Nordic cuisine with a design touch

In the center of the charming Vilnius, often chosen as the setting for numerous films and TV series, from Stranger Things to Chernobyl to Young Wallander, Nineteen18 is a very chic venue in a tastefully renovated 17th-century building. It is located within a complex, Senatorių Pasažas, which in 2020 was transformed into a kind of culinary hub focusing on locally sourced and sustainably cultivated ingredients. Besides two restaurants, it also houses a bakery, a butcher shop, a natural wine bar, a bookstore, and furniture stores.

It is a pleasant place with exposed concrete and light woods that would not be out of place in an even more renowned Nordic capital. However, what surprises is the cuisine—contemporary, with significant references to Nordic herbs and flavors used with skill and moderation.

Chef Andrius Kubilius is a bit rough but knows his stuff, we think, from our perch at the counter overlooking the open kitchen where five or six young cooks of both genders move briskly. From a stainless steel shelf—kitchens are always a display of steel—we are observed by a unicorn-shaped plush, which we don't imagine among the design objects that we might find, say, at Copenhagen's Geranium or Oslo's Maaemo, mutatis mutandis (and anyway, Ninteen18 has received a well-deserved nomination in the 50 Best Discovery and is listed among the thousand best restaurants in the world by La Liste). And already here, some suspicion arises, dismissed like an annoying thought induced by the square designer lurking within each of us.

The problem is yours, not mine

First meal and first time in a Lithuanian restaurant of a certain caliber, also economically (the price is around 90 euros), the choice can only go straight to the tasting menu. Glancing through it appears very interesting: forest herbs and fruits, game, trout. And a surprising "carbonara" where, instead of pasta, there is a thin layer of white asparagus.

"For two centuries, under Russian influence, we were cut off from Europe. Then, in the '90s, we gained independence, and the free market arrived," Kubilius tells us, "and we went from having nothing, as in the Soviet era, to being invaded by all kinds of foreign food, even the most absurd, like pizza with pineapple. Then, a few years ago, we started thinking that we had many of our ingredients, we have always practiced foraging in our forests for subsistence, not because it's trendy. And we have always used fermentations, in many cellars, you can still find containers of fermented vegetables. Following the example of Nordic cuisine, we started researching and using local ingredients."
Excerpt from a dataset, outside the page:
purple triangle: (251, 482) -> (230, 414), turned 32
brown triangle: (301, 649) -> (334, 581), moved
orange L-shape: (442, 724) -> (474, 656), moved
Everything is beautiful and fascinating, making us dream and feel the aromas of pine cones, undergrowth, moss, berries, and mushrooms. Not forgetting what is to the Northeastern European countries as olive oil is to Mediterranean countries: sour cream.

As a convinced customer with a certain dose of rights, as well as appetite, I declare my lactose intolerance, with a roundabout expression that would like to be polite: "I would be intolerant to cream, I hope it's not a problem for you; I'm sorry I didn't mention it earlier." The response seems like a joke: "Oh no, it's not a problem for us if it's not a problem for you."
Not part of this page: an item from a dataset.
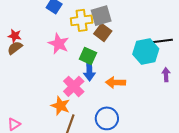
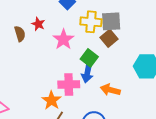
red star: (15, 36) -> (38, 24), moved
brown semicircle: (15, 48) -> (20, 34), turned 98
pink cross: (74, 86) -> (69, 84), turned 30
Did they understand? With the following dishes, the doubt is clarified: it wasn't a joke, sour cream remains, perhaps hidden under a tortilla or a flower petal, and well, there's nothing left to do but, as my grandmother used to say, eat this soup or jump out the window. An escape route, however, not recommended, as the restaurant is on the first floor.

Looking on the bright side, it's nice to know that not everything in haute cuisine is standardized, flattened, globalized, and reduced to the cliché of local ingredients, foraging, and the revival of lost and recovered traditions. On the negative or practical side: if you have issues with dairy, get a pill. And forget about always being right.